--- Data for this exercise ---
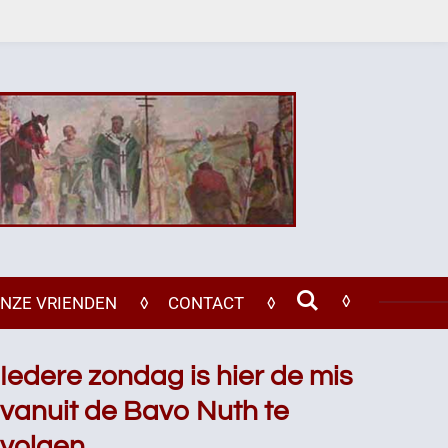
NZE VRIENDEN
CONTACT
Iedere zondag is hier de mis
vanuit de Bavo Nuth te
volgen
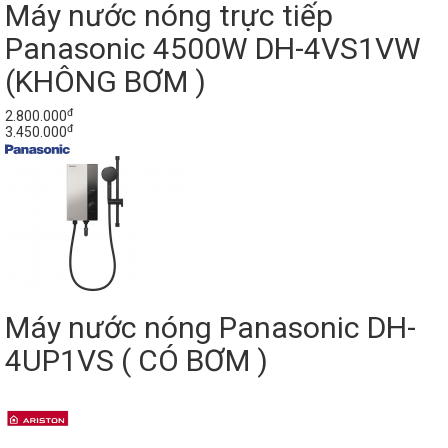
Máy nước nóng trực tiếp
Panasonic 4500W DH-4VS1VW
(KHÔNG BƠM )
đ
2.800.000
đ
3.450.000
Máy nước nóng Panasonic DH-
4UP1VS ( CÓ BƠM )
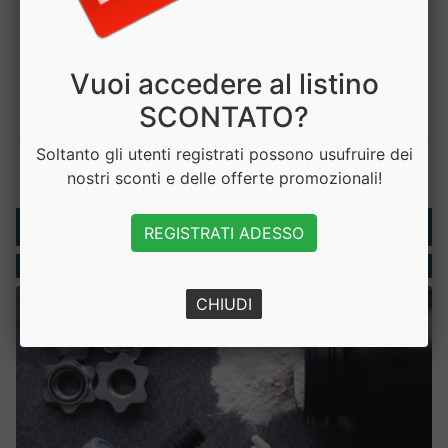
Vuoi accedere al listino
SCONTATO?
Soltanto gli utenti registrati possono usufruire dei
nostri sconti e delle offerte promozionali!
Rubriche
REGISTRATI ADESSO
Integratori
CHIUDI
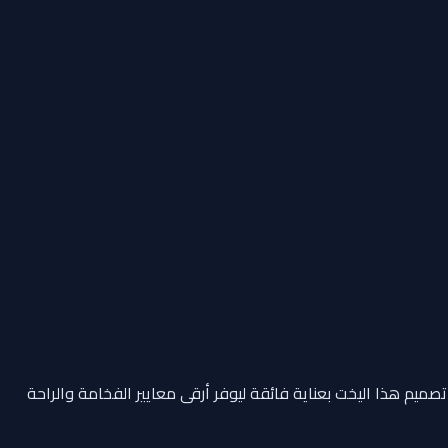
تصميم هذا اليخت بعناية فائقة ليوفر أرقى معايير الفخامة والراحة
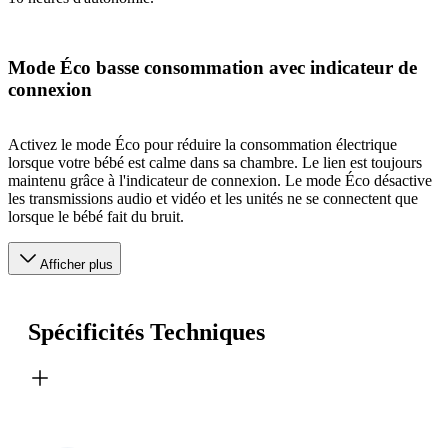
Mode Éco basse consommation avec indicateur de
connexion
Activez le mode Éco pour réduire la consommation électrique
lorsque votre bébé est calme dans sa chambre. Le lien est toujours
maintenu grâce à l'indicateur de connexion. Le mode Éco désactive
les transmissions audio et vidéo et les unités ne se connectent que
lorsque le bébé fait du bruit.
Afficher plus
Spécificités Techniques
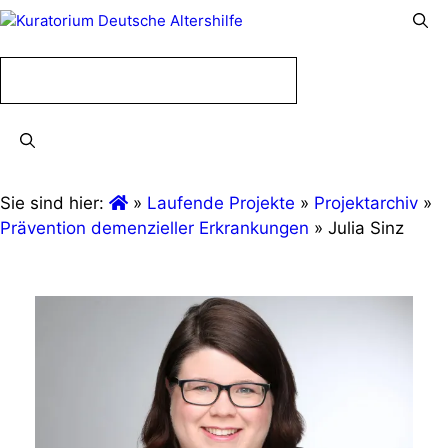
Menü
Menü
Sie sind hier:
»
Laufende Projekte
»
Projektarchiv
»
Prävention demenzieller Erkrankungen
»
Julia Sinz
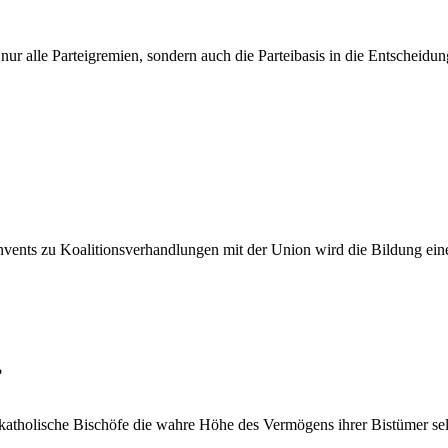
 nur alle Parteigremien, sondern auch die Parteibasis in die Entscheid
nts zu Koalitionsverhandlungen mit der Union wird die Bildung eine
?
katholische Bischöfe die wahre Höhe des Vermögens ihrer Bistümer s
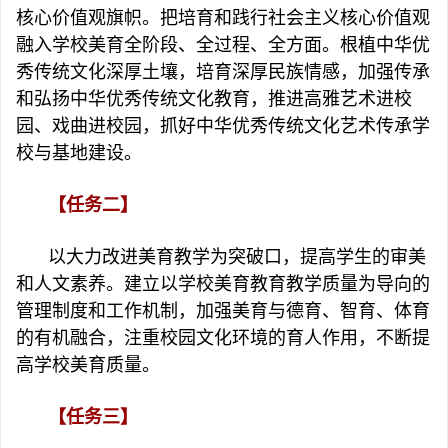
核心价值观旗帜。把培育和践行社会主义核心价值观
融入学校美育全阶段、全过程、全方面。根植中华优
秀传统文化深厚土壤，培育深厚民族情感，加强传承
和弘扬中华优秀传统文化教育，推进高雅艺术进校
园、戏曲进校园，抓好中华优秀传统文化艺术传承学
校与基地建设。
【任务二】
以大力改进美育教学为突破口，提高学生的审美
和人文素养。建立以学校美育教育教学质量为导向的
管理制度和工作机制，加强美育与德育、智育、体育
的有机融合，注重校园文化环境的育人作用，不断提
高学校美育质量。
【任务三】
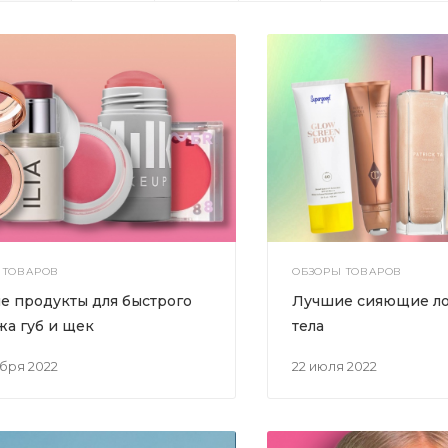
 ТОВАРОВ
ОБЗОРЫ ТОВАРОВ
е продукты для быстрого
Лучшие сияющие ло
жа губ и щек
тела
ября 2022
22 июля 2022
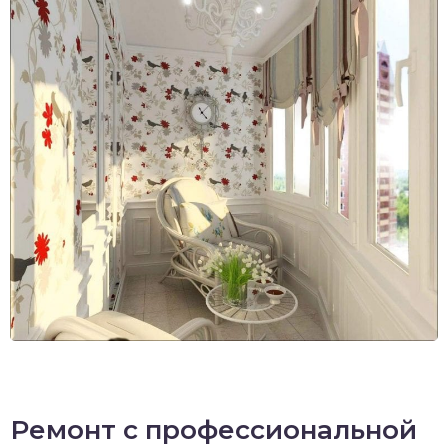
Ремонт с профессиональной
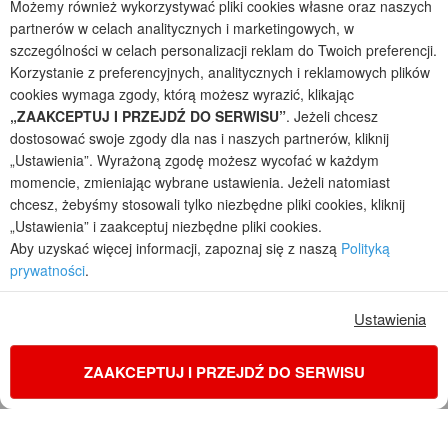
Możemy również wykorzystywać pliki cookies własne oraz naszych
projekty domów - autorska pracownia architektoniczna założona w 1990r.
partnerów w celach analitycznych i marketingowych, w
przez arch. Barbarę Mendel
szczególności w celach personalizacji reklam do Twoich preferencji.
Z uwagi na ciągłe doskonalenie procesu powstawania projektów (zgodnie z
Korzystanie z preferencyjnych, analitycznych i reklamowych plików
normą ISO 9001), prezentowane na stronie projekty domów mogą
nieznacznie różnić się od dokumentacji technicznej.
cookies wymaga zgody, którą możesz wyrazić, klikając
„ZAAKCEPTUJ I PRZEJDŹ DO SERWISU”
. Jeżeli chcesz
Informujemy, iż w celu optymalizacji treści dostępnych w naszym sklepie,
dostosować swoje zgody dla nas i naszych partnerów, kliknij
dostosowania ich do Państwa indywidualnych potrzeb korzystamy z
informacji zapisanych za pomocą plików cookies na urządzeniach
„Ustawienia”. Wyrażoną zgodę możesz wycofać w każdym
końcowych użytkowników. Pliki cookies użytkownik może kontrolować za
momencie, zmieniając wybrane ustawienia. Jeżeli natomiast
pomocą ustawień swojej przeglądarki internetowej. Dalsze korzystanie z
chcesz, żebyśmy stosowali tylko niezbędne pliki cookies, kliknij
naszego serwisu internetowego, bez zmiany ustawień przeglądarki
„Ustawienia” i zaakceptuj niezbędne pliki cookies.
internetowej oznacza, iż użytkownik akceptuje stosowanie plików cookies.
Aby uzyskać więcej informacji, zapoznaj się z naszą
Polityką
Więcej informacji zawartych jest w polityce prywatności.
prywatności
.
Polityka prywatności
Regulamin sklepu internetowego
Reklamacje
Jak zmienić ustawienia cookies
Ustawienia
ZAAKCEPTUJ I PRZEJDŹ DO SERWISU
KONTAKT
ZAMÓW PROJEKT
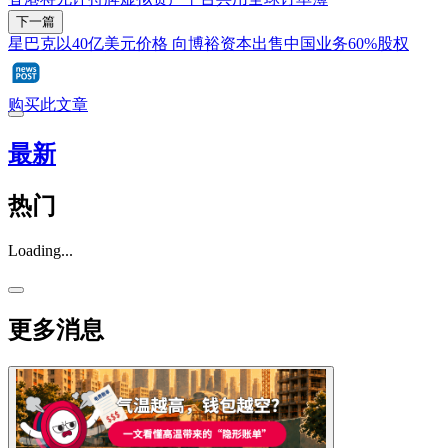
下一篇
星巴克以40亿美元价格 向博裕资本出售中国业务60%股权
购买此文章
最新
热门
Loading...
更多消息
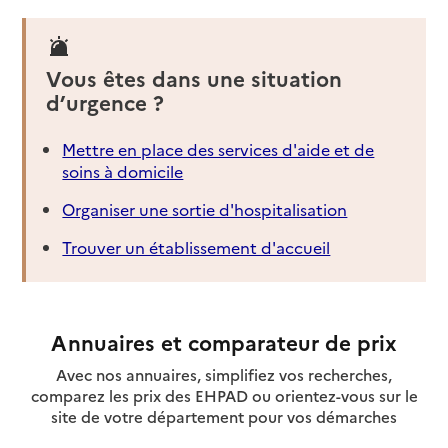
Vous êtes dans une situation
d’urgence ?
Mettre en place des services d'aide et de
soins à domicile
Organiser une sortie d'hospitalisation
Trouver un établissement d'accueil
Annuaires et comparateur de prix
Avec nos annuaires, simplifiez vos recherches,
comparez les prix des EHPAD ou orientez-vous sur le
site de votre département pour vos démarches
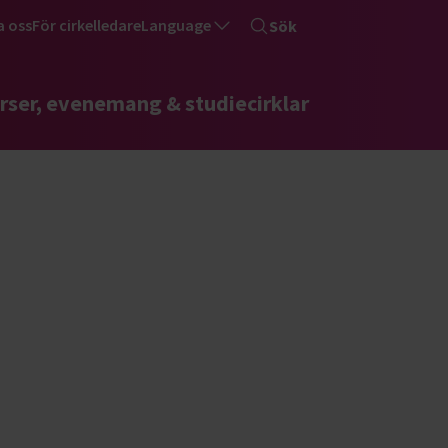
a oss
För cirkelledare
Language
Sök
rser, evenemang & studiecirklar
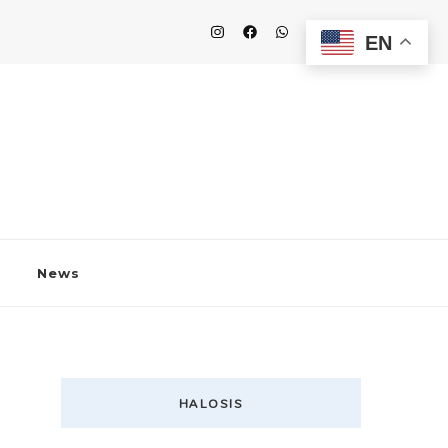
EN
News
HALOSIS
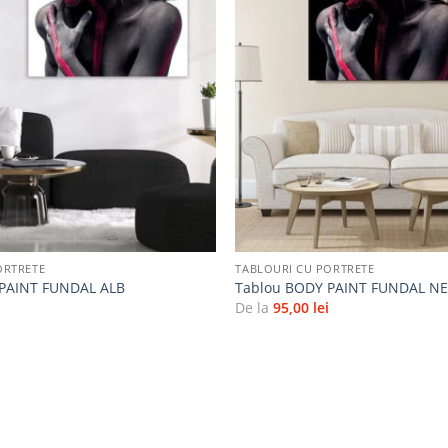
Adaugă
la
favorite
+
ORTRETE
TABLOURI CU PORTRETE
 PAINT FUNDAL ALB
Tablou BODY PAINT FUNDAL N
i
De la
95,00
lei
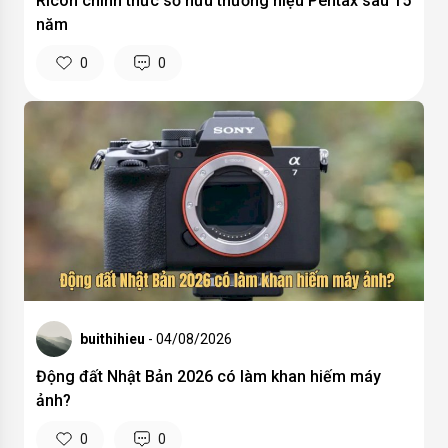
Ricoh chính thức sở hữu thương hiệu Pentax sau 15
năm
0
0
buithihieu
- 04/08/2026
Động đất Nhật Bản 2026 có làm khan hiếm máy
ảnh?
0
0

--- Task statement ---
Provide the number of lines in the records above that contain the word "naszych", with no additional words.

--- Worked solution ---
2